Önemli çalışmalar yürüttü
Mamoste ile birlikte uzun yıllar boyunca DİHA’da çalışan gazeteci A. Vahap Taş, Mamoste’nin 18 Nisan 1999 yılında Özgür Bakış Gazetesi ile basın hayatına adım attığını belirterek, 1999 yılından bu yana özgür basın geleneğini sürdürdüğünü kaydetti. Mamoste’nin zor şartlarda önemli çalışmalar yürüttüğünü aktaran Taş, “Görevleri sırasında titiz bir çalışma, üstlendiği görevleri layıkıyla yerine getirdi” dedi.
‘Kürt basını için büyük kayıp’
Mamoste’nin DİHA’da teknik servis, muhasebe ve temsilci olduğunu anımsatan Taş, “Bir fotoğraf makinesine verdiği değeri anlatmak mümkün değil. Yaşamıyla, çalışmalara verdiği önemle bilinirdi. Mamoste özgür basın camiası içerisinde aynı zamanda bir geri dönüşüm mekanizması yarattı. Mamoste’nin vefatı, bizim için, Kürt basını için büyük kayıp, üzgünüz” diye konuştu.
‘Bize çok şey bıraktı’
DİHA’nın Kürtçe editörlerinden ve Mamoste ile 15 yıl boyunca DİHA’da çalışma yürüten gazeteci Mehmet Ali Ertaş, Mamoste’yi şu sözlerle anlattı: “Mamoste fiziki olarak aramızdan ayrıldı ancak fikirleri, emeği ve öncülüğü ile her zaman aramızda olacak. Mamoste her zaman rehberimiz olacaktır. Mamoste bize çok şey bıraktı; 15 yıl boyunca Mamoste disiplini, katılımı ve öncülüğü ile tanındı. Mamoste’yi kelimelerle anlatmak eksik kalır.

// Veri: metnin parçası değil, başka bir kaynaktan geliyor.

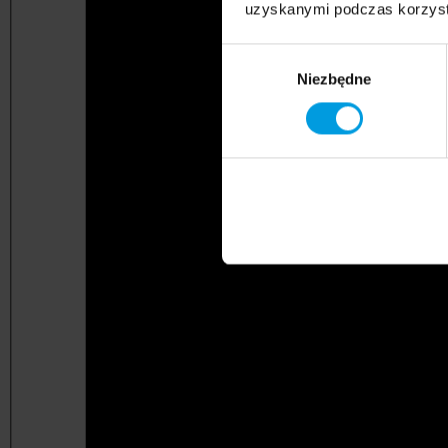
uzyskanymi podczas korzysta
Wybór
Niezbędne
zgody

Mamoste’nin kalemini yükselteceğiz. Mamoste’nin boşluğunu doldurmak çok zor ancak biz özgür basın emekçileri olarak onun takipçisi olacağız, mücadelesini sürdüreceğiz.”
‘Bir öncüydü’
Mamoste ile mesai harcayan gazetecilerden Halkların Demokratik Partisi (HDP) Van Milletvekili Tayip Temel de, Mamoste’nin özgür basının liderlerinden olduğunu belirterek, “Mamoste sadece çalışma arkadaşımız değildi. Bütün gazeteciler açısından bir öncüydü. Mamoste ismi, sıradan aldığı bir isim değildi. Hem yaşamda hem de gazetecilik açısından Mamoste’ydi” diye anlattı.
‘Baskılara geri adım atmadı’
Mamoste’nin 13 yıl boyunca DİHA’nın Diyarbakır temsilcisi olarak özgür basın çalışmalarını yürüttüğünü hatırlatan Temel, “Hiç bir zaman baskılara karşı geri adım atmadı. Özgür basın içerisinde salt bir çalışan olmadı, aynı zamanda önemli savunucusuydu. Son 15 yılda özgür basın kurumlarına adım atan her arkadaşımız üzerinde emeği vardır” ifadelerini kullandı.